EXERCISE BRIEF =>
Would you please write out only the lines running from the top of the listing through the one holding "Street Racing CarX是C-Master開發的一款能夠在行動", exactly, with both ends kept and pictures left out?

DATA EXTRACTS =>
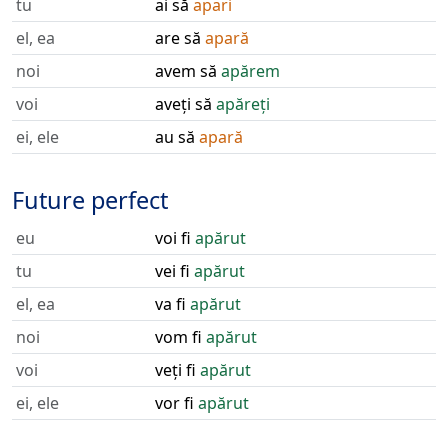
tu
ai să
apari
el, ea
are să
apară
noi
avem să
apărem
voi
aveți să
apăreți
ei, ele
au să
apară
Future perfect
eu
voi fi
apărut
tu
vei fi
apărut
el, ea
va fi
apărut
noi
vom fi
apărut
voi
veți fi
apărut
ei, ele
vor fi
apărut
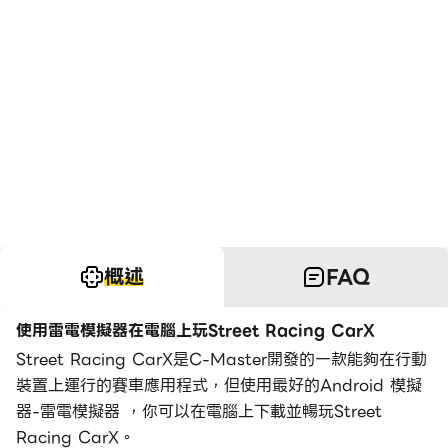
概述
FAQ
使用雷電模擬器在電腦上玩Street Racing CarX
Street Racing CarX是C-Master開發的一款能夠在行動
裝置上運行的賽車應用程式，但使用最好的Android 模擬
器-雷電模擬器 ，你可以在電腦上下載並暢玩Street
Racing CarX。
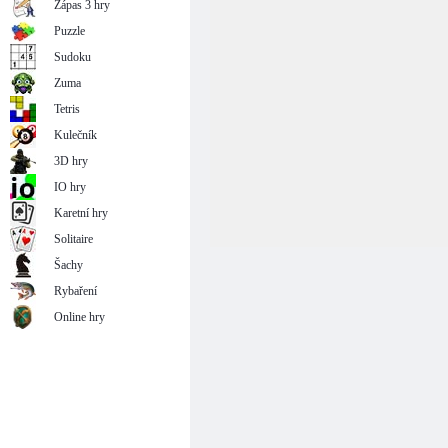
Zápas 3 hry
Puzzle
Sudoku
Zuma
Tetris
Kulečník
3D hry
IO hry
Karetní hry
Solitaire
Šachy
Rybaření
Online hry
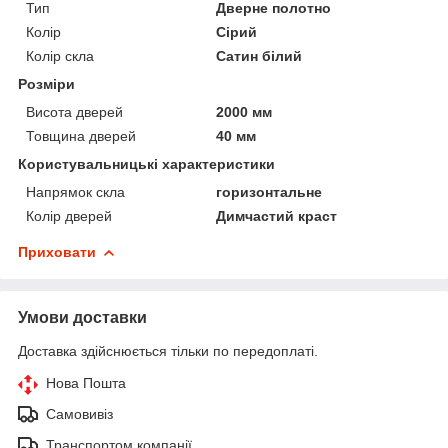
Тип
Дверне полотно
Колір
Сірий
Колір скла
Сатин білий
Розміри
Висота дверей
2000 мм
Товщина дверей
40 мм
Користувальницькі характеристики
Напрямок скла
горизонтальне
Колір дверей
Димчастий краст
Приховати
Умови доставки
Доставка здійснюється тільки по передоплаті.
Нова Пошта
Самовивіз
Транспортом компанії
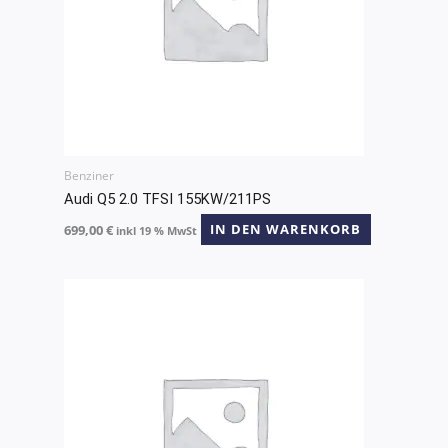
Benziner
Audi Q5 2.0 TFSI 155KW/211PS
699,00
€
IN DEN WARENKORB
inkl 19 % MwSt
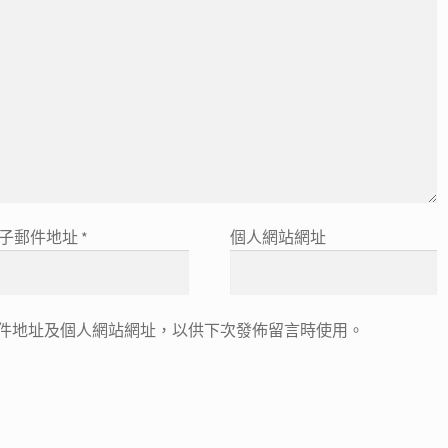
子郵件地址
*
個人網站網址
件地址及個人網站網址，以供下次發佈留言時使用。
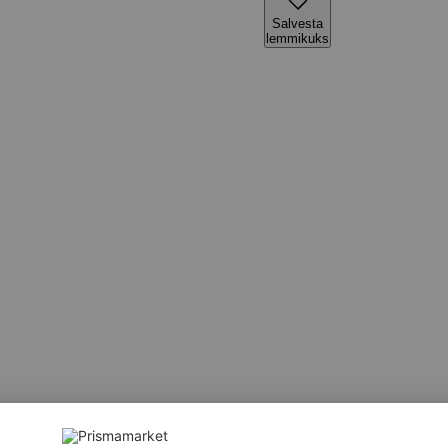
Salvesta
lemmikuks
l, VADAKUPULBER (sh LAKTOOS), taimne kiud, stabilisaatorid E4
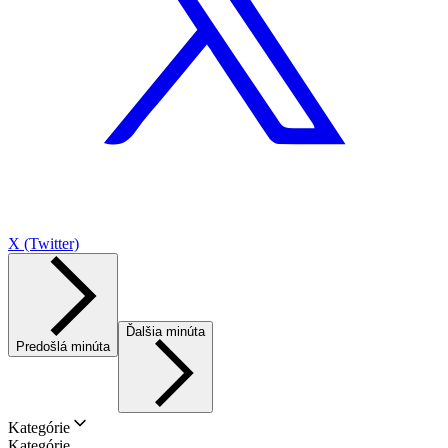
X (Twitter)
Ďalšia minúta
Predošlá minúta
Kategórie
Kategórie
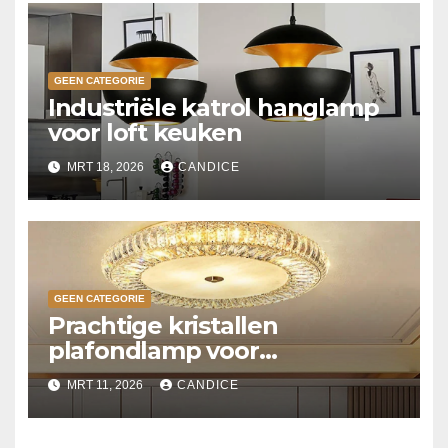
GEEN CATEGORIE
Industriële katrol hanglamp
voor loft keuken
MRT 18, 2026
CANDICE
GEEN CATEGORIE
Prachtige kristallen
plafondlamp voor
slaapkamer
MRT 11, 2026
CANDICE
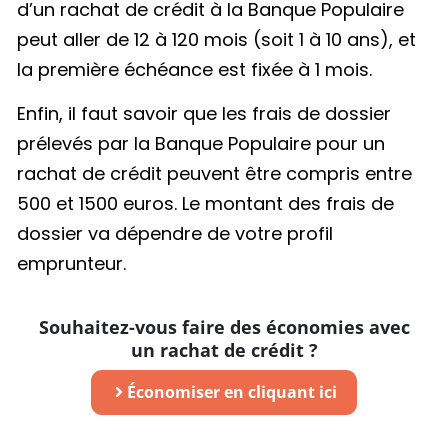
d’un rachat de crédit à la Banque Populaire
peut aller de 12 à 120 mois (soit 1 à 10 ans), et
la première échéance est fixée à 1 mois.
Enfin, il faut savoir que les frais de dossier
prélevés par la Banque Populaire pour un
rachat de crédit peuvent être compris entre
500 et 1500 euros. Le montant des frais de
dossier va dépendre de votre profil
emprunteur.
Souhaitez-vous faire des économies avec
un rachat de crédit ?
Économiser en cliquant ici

EXERCISE SOLUTION =>
tu
ai să
apari
el, ea
are să
apară
noi
avem să
apărem
voi
aveți să
apăreți
ei, ele
au să
apară
Future perfect
eu
voi fi
apărut
tu
vei fi
apărut
el, ea
va fi
apărut
noi
vom fi
apărut
voi
veți fi
apărut
ei, ele
vor fi
apărut
概述
FAQ
使用雷電模擬器在電腦上玩Street Racing CarX
Street Racing CarX是C-Master開發的一款能夠在行動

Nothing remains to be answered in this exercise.